Britain's biggest supermarkets are facing a crunch Christmas as the pressure from German discounters Aldi and Lidl is ramped up, with experts warning of a bloody battle for this year’s festive season.
The German duo have both seen growth rates return to over 17 per cent in the past three months, according to data from Kantar, shattering hopes for Tesco, Sainsbury’s, Asda and Morrisons – the so called big four – that a slowdown earlier in the year may have been part of a longer term trend.
Shore Capital analyst Clive Black warned that with the big four still struggling to prove their turnaround strategies are working, there could be blood spilt this Christmas to win over customer loyalty.
“While we’ve had rougher times, there could still be plenty of blood on the carpet come the new year if the superstore operators do not range and price correctly.
“There has been some slightly better news from the supermarkets over the last month, but the four-week data
issued by Nielsen brought sentiment back to earth with a bump; value and volume decline,” he told City A.M..

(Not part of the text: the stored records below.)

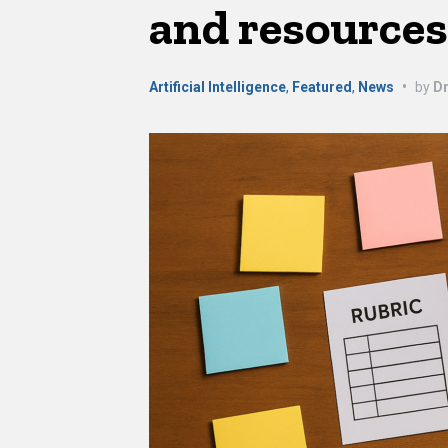
and resource
Artificial Intelligence
,
Featured
,
News
•
by
Dr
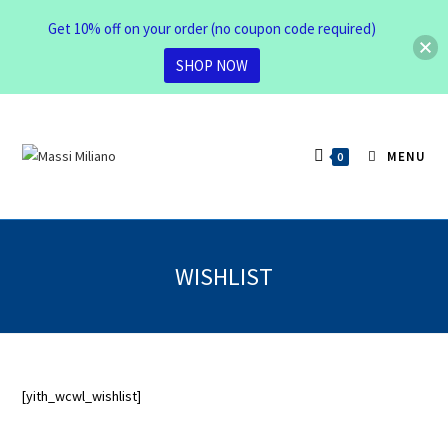
Get 10% off on your order (no coupon code required)
SHOP NOW
MENU
0
WISHLIST
[yith_wcwl_wishlist]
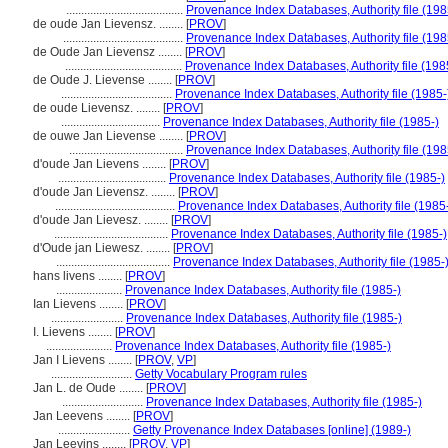
.......................................
Provenance Index Databases, Authority file (198
de oude Jan Lievensz. ........
[
PROV
]
........................................
Provenance Index Databases, Authority file (198
de Oude Jan Lievensz ........
[
PROV
]
.......................................
Provenance Index Databases, Authority file (198
de Oude J. Lievense ........
[
PROV
]
.....................................
Provenance Index Databases, Authority file (1985-
de oude Lievensz. ........
[
PROV
]
.................................
Provenance Index Databases, Authority file (1985-)
de ouwe Jan Lievense ........
[
PROV
]
......................................
Provenance Index Databases, Authority file (198
d'oude Jan Lievens ........
[
PROV
]
....................................
Provenance Index Databases, Authority file (1985-)
d'oude Jan Lievensz. ........
[
PROV
]
........................................
Provenance Index Databases, Authority file (1985
d'oude Jan Lievesz. ........
[
PROV
]
......................................
Provenance Index Databases, Authority file (1985-)
d'Oude jan Liewesz. ........
[
PROV
]
......................................
Provenance Index Databases, Authority file (1985-
hans livens ........
[
PROV
]
......................
Provenance Index Databases, Authority file (1985-)
Ian Lievens ........
[
PROV
]
........................
Provenance Index Databases, Authority file (1985-)
I. Lievens ........
[
PROV
]
......................
Provenance Index Databases, Authority file (1985-)
Jan I Lievens ........
[
PROV
,
VP
]
...........................
Getty Vocabulary Program rules
Jan L. de Oude ........
[
PROV
]
...........................
Provenance Index Databases, Authority file (1985-)
Jan Leevens ........
[
PROV
]
........................
Getty Provenance Index Databases [online] (1989-)
Jan Leevins ........
[
PROV
,
VP
]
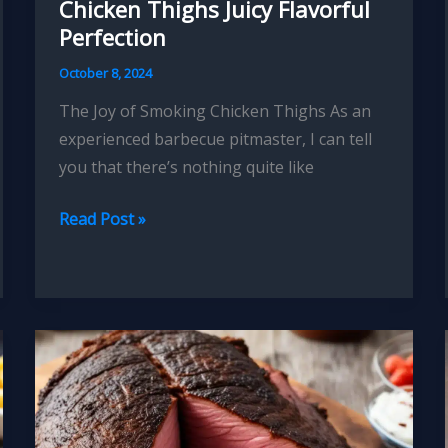
Chicken Thighs Juicy Flavorful
Perfection
October 8, 2024
The Joy of Smoking Chicken Thighs As an
experienced barbecue pitmaster, I can tell
you that there’s nothing quite like
Mastering
Read Post »
the
Art
of
Smoked
Chicken
Thighs
Juicy
Flavorful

Read more: Supermarket price wars slide into reverse
Data from Nielsen put the growth even higher at 27.6 per cent and 23.3 per cent for Aldi and Lidl respectively, as their no-frills prices and expanding footprints had shoppers continuing to flock through their doors.
In contrast, Asda, Morrisons and Tesco sales fell in the period, with only Sainsbury’s squeezing out growth.
Black added: “British shoppers are clearly liking the price files and range developments at both fascias and this may be a greater commercial challenge at Christmas 2015 than was the case last year”.
The big four have been embroiled in a bitter price war, slashing prices in a bid to win back shoppers.
But the latest figures show Aldi and Lidl have continued to seize a greater share of the market ahead of the critical Christmas trading period.
To compound matters, Morrisons, Sainsbury’s, Tesco and most recently Waitrose have all lost their chief executives over the past 18 months.
Experts believe that Tesco boss Dave Lewis, installed just over a year ago, is under the most pressure to perform after embarking on a complete overhaul of the supermarket since taking the helm.
Read more: Big Four in trouble in Supermarket Wars
HSBC’s Dave McCarthy said: “Every Christmas is harder than the last as competition gets more intense. For Tesco, it is a very important Christmas as it will be Lewis’ second Christmas. Last year, Tesco had a good Christmas and Dave needs to deliver growth on growth.
“If he can do this then it will be real evidence that the turnaround is working.”
Pressure has also been mounting on Asda boss Andy Clarke to revive flagging sales at the Wal-Mart-owned supermarket chain after the group reported its worst quarterly result in years.
Earlier this week, the company revised its strategy and scrapped plans to expand into London in order to focus on revamping its existing stores.